• Records for the exercise

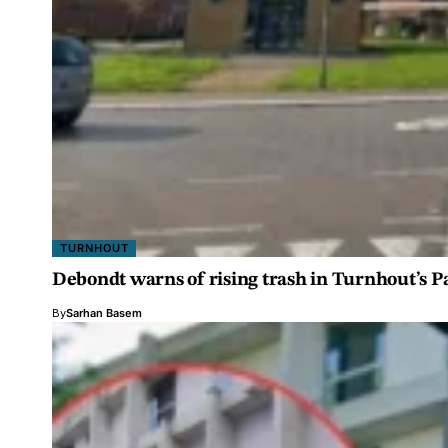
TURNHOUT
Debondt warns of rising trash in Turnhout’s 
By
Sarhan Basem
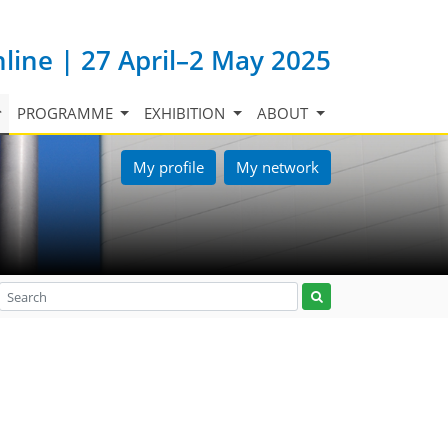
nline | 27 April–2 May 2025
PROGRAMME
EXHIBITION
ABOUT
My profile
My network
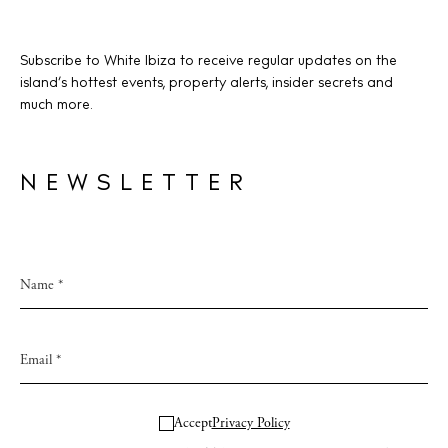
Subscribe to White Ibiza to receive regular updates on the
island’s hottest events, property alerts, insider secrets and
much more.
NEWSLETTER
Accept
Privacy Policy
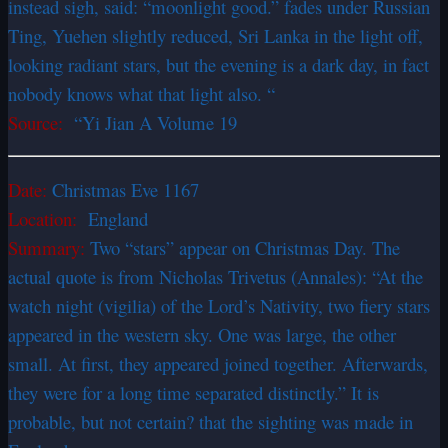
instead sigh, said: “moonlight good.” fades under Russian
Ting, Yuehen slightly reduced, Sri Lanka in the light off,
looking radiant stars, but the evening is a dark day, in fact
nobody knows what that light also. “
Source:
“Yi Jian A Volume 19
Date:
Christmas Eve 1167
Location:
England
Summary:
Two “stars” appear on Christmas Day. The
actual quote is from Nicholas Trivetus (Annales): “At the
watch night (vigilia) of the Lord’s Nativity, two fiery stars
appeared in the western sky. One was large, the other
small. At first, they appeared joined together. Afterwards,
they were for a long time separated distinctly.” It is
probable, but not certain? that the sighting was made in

--

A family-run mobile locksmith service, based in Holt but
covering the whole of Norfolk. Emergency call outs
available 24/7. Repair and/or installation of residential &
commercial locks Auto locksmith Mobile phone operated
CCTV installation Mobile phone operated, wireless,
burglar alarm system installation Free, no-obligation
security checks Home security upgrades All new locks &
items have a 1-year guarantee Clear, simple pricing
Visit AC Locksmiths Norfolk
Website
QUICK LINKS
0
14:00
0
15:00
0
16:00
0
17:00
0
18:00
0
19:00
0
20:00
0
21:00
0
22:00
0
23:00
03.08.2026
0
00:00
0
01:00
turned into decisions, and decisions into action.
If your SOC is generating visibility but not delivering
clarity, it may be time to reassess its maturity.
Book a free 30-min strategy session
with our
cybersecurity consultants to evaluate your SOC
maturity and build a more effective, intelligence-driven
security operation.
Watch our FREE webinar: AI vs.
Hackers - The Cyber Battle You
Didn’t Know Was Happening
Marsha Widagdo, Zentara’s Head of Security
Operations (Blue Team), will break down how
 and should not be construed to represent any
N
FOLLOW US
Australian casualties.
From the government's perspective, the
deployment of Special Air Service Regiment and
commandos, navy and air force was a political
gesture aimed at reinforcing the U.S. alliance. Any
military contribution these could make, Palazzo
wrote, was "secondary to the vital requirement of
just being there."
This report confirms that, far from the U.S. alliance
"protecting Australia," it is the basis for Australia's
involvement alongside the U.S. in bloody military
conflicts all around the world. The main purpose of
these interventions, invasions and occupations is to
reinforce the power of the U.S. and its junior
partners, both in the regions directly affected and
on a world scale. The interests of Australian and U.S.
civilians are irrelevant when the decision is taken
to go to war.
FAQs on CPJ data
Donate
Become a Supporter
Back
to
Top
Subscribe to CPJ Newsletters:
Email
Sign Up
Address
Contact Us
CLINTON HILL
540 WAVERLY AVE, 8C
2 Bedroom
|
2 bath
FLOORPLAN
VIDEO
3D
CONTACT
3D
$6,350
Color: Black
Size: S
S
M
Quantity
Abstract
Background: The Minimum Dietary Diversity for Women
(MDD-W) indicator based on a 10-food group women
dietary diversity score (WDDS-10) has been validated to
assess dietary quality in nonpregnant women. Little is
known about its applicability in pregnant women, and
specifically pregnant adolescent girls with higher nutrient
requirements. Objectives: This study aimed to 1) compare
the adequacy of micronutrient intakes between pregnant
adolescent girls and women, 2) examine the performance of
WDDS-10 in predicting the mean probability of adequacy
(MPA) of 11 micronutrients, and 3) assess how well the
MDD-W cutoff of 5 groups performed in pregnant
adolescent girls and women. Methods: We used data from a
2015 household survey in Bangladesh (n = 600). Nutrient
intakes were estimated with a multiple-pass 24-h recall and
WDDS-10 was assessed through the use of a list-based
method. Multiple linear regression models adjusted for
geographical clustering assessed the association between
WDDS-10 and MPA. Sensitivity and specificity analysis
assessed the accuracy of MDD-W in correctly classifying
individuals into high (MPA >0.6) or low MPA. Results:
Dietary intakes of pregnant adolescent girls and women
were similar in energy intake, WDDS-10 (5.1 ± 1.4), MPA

---

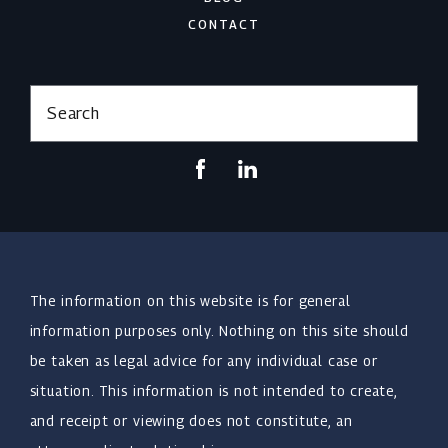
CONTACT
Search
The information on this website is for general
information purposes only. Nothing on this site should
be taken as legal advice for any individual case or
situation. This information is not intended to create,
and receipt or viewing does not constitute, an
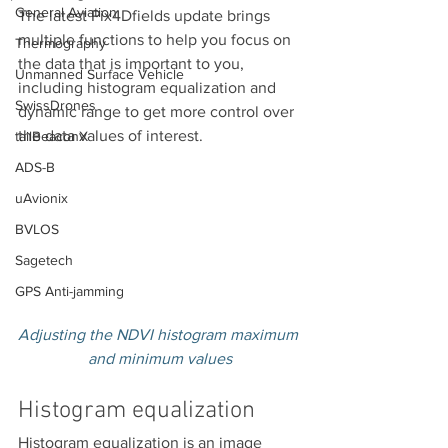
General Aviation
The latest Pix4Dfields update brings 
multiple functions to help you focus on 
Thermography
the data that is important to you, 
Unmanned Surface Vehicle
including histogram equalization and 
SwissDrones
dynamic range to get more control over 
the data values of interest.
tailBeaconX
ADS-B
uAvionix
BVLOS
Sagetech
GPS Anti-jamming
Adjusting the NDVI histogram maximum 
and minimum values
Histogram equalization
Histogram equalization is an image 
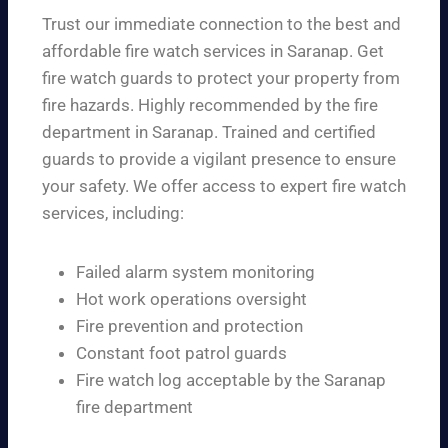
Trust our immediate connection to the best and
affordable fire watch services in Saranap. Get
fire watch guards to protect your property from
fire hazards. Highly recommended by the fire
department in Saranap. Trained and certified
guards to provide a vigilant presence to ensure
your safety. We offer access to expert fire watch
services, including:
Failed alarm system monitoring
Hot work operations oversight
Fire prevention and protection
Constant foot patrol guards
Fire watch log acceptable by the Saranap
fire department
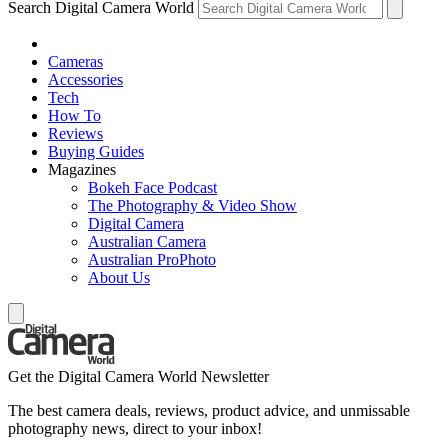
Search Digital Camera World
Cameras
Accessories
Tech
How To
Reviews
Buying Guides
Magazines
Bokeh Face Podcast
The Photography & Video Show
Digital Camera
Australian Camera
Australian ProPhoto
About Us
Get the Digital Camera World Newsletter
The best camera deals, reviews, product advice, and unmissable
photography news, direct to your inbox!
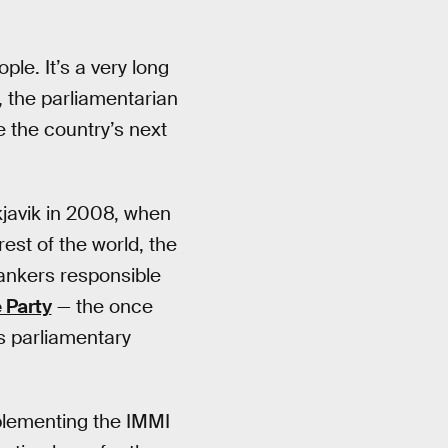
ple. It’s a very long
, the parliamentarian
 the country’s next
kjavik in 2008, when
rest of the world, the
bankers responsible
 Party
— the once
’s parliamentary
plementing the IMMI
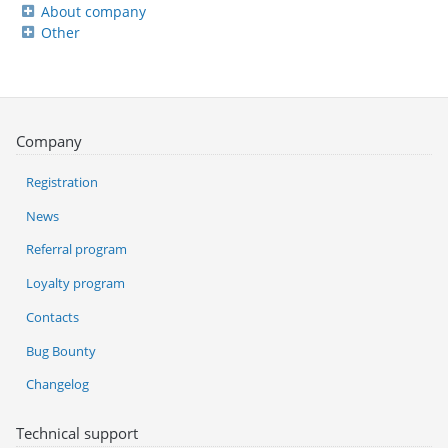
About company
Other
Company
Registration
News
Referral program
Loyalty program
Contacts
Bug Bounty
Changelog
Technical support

• Work instructions
Whenever the word "information" appears in a line of the listing, report that line.

• Solution below
The information on this website is for general
information purposes only. Nothing on this site should
situation. This information is not intended to create,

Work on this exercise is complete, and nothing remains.